## Exercise objective:
With pictures omitted, restate the data word for word.

* * *

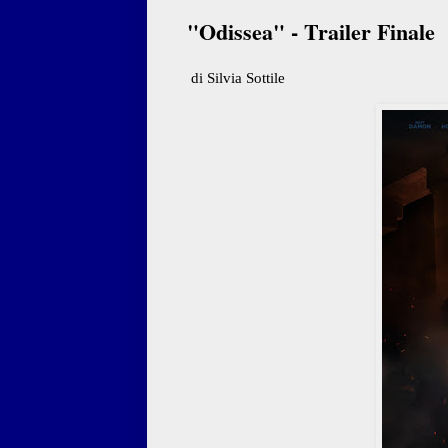
"Odissea" - Trailer Finale
di Silvia Sottile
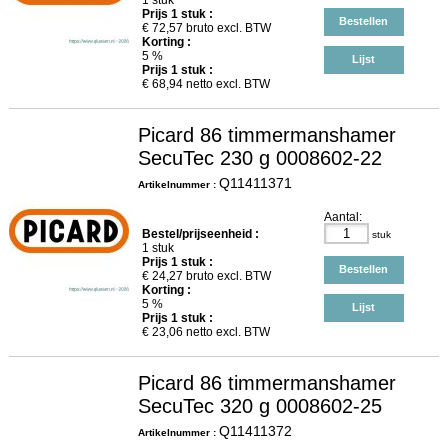
1 stuk
Prijs
1
stuk :
Bestellen
€
72,57
bruto excl. BTW
Korting :
5 %
Lijst
Prijs
1
stuk :
€
68,94
netto excl. BTW
Picard 86 timmermanshamer
SecuTec 230 g 0008602-22
Q11411371
Artikelnummer :
Aantal:
Bestel/prijseenheid :
stuk
1 stuk
Prijs
1
stuk :
Bestellen
€
24,27
bruto excl. BTW
Korting :
5 %
Lijst
Prijs
1
stuk :
€
23,06
netto excl. BTW
Picard 86 timmermanshamer
SecuTec 320 g 0008602-25
Q11411372
Artikelnummer :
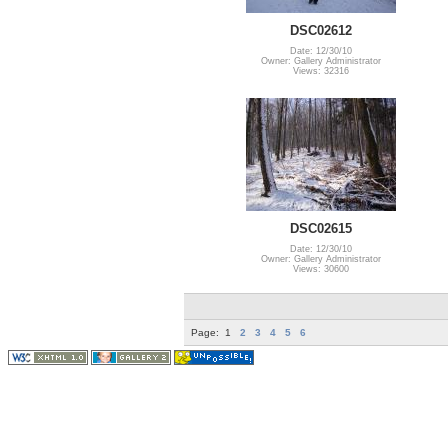
DSC02612
Date: 12/30/10
Owner: Gallery Administrator
Views: 32316
DSC02615
Date: 12/30/10
Owner: Gallery Administrator
Views: 30600
Page:
1
2
3
4
5
6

* * *

## Solution for this task:
"Odissea" - Trailer Finale
di Silvia Sottile
1 stuk
Prijs
1
stuk :
Bestellen
€
72,57
bruto excl. BTW
Korting :
5 %
Lijst
Prijs
1
stuk :
€
68,94
netto excl. BTW
Picard 86 timmermanshamer
SecuTec 230 g 0008602-22
Q11411371
Artikelnummer :
Aantal:
Bestel/prijseenheid :
stuk
1 stuk
Prijs
1
stuk :
Bestellen
€
24,27
bruto excl. BTW
Korting :
5 %
Lijst
Prijs
1
stuk :
€
23,06
netto excl. BTW
Picard 86 timmermanshamer
SecuTec 320 g 0008602-25
Q11411372
Artikelnummer :
DSC02612
Date: 12/30/10
Owner: Gallery Administrator
Views: 32316
DSC02615
Date: 12/30/10
Owner: Gallery Administrator
Views: 30600
Page:
1
2
3
4
5
6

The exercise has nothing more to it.